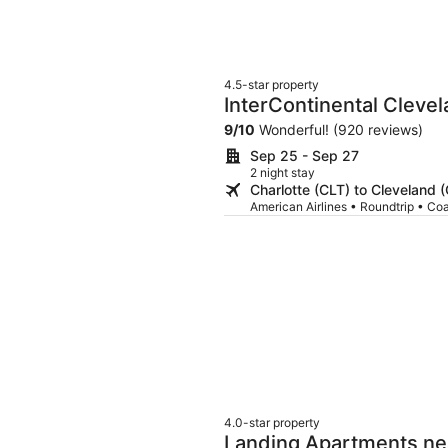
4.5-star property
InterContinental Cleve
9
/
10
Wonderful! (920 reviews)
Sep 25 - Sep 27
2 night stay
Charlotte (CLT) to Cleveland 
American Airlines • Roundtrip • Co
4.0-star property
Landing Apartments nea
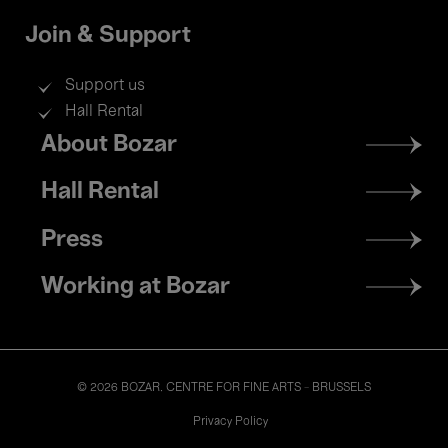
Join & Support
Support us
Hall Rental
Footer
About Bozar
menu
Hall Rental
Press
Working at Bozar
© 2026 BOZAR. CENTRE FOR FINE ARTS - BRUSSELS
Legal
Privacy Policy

******

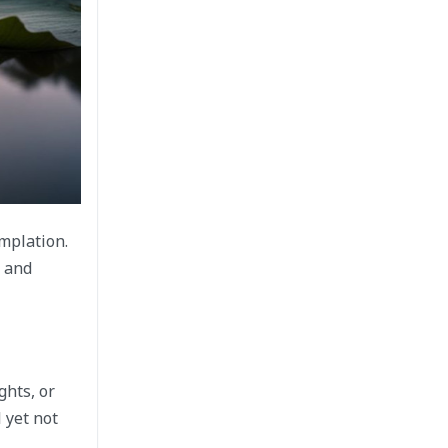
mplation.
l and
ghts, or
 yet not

******

=== TASK INSTRUCTIONS ===
Once the line with "Join & Support" is found in the records above, print exactly that line and every line after it through the line with "Privacy Policy".

=== EXERCISE OUTPUT ===
Join & Support
Support us
Hall Rental
Footer
About Bozar
menu
Hall Rental
Press
Working at Bozar
© 2026 BOZAR. CENTRE FOR FINE ARTS - BRUSSELS
Legal
Privacy Policy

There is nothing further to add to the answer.